It's the same. The upper half of the fraction mirrors the weight computation directly, and the lower part shows that the sum of the weights of all cases will change in the same way.

We've got two interesting consequences:

First, now we handle the training cases with the fuzzy events.

Second, with this addition the logic for the computation directly by the training cases can also handle the probability table entries, or any mix thereof.

With the computation directly by the training events, there is a problem with handling the new cases that don't exactly match any of the training cases. This is known as over-fitting. With the computation by probability tables, there is the problem of losing the cross-correlation data of the events (the problem of not matching any training case isn't exactly absent but it's at least reduced).

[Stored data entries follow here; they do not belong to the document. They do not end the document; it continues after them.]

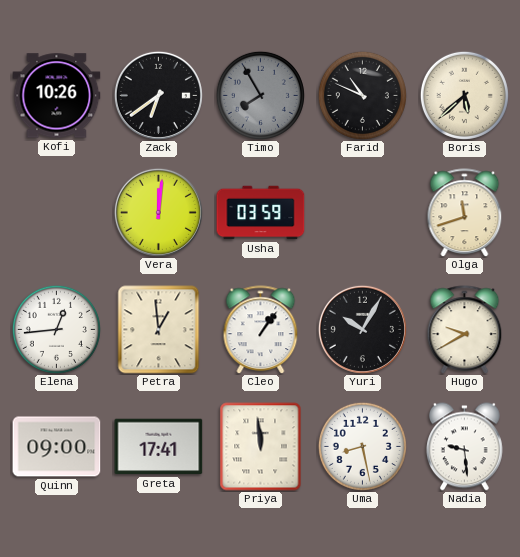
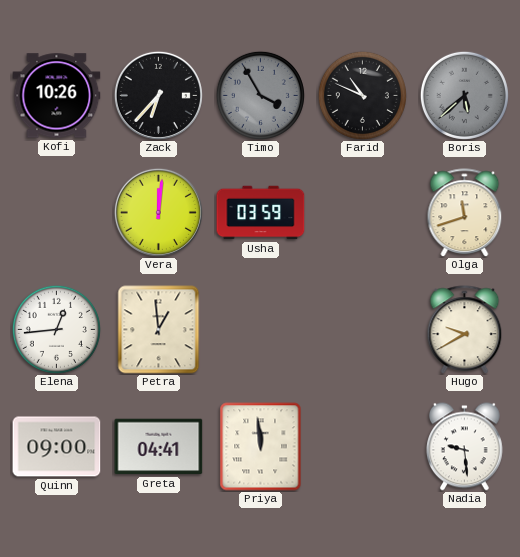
Zack: 6:39 -> 6:37
Timo: 7:55 -> 3:55
Boris dial: cream -> grey
Cleo: 1:06 -> none
Yuri: 10:05 -> none
Greta: 17:41 -> 04:41
Uma: 8:28 -> none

With this new tool we can adjust the processing to be at any mid-point in the spectrum between these boundaries, and thus smoothly adjust the level of the fitting.

For example, we can split each case into two identical sub-cases, one with the weight 0.1, another with the weight 0.9. Then combine all the cases with weight 0.1 for the same hypothesis into one mixed-case similarly to how we've computed the probability tables, and leave the cases with weight 0.9 by themselves. This means that the result will be a mix of 10% of the probability-table processing and 90% of the training-event processing. And this split-point can be chosen anywhere within the range [0..1].

Even if you just want to go exclusively by the classic probability tables, this way of processing is more efficient because it saves on division on every step. You don't need to computate the divisor for every event, you don't need to divide every probability value, and you reduce the rounding errors because you skip these extra computations.